Exercise objective:
This exercise calls for a copy of every line in the listing below that carries the word "рублей".

Available records:
====
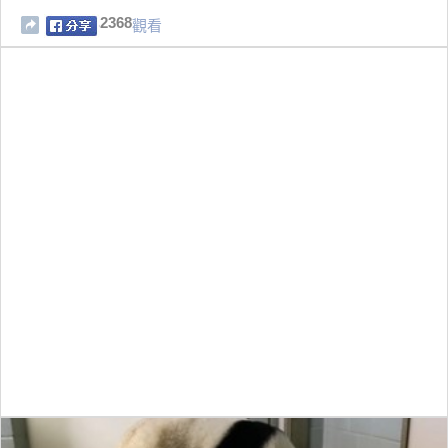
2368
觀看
====
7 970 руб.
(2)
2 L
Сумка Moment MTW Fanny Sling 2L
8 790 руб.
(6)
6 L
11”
====
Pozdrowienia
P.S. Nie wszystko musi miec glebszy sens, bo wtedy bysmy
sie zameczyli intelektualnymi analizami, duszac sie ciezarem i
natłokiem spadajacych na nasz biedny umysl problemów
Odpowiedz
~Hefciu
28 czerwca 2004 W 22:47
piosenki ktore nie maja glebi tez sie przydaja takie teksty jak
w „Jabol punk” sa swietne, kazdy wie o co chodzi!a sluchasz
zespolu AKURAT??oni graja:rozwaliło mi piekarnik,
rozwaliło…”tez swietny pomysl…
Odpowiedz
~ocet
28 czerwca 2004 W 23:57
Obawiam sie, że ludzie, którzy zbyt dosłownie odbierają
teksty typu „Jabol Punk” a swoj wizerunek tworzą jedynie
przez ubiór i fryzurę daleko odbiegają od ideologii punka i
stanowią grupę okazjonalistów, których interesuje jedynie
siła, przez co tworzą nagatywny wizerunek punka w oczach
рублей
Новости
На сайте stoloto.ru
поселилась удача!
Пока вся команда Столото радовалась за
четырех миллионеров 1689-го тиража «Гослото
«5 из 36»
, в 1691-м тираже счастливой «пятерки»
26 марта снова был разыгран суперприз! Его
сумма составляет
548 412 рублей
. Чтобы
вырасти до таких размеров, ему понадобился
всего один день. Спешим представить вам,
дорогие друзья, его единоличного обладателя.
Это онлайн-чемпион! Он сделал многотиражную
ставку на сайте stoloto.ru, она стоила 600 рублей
====
Written solution:
рублей
548 412 рублей
ставку на сайте stoloto.ru, она стоила 600 рублей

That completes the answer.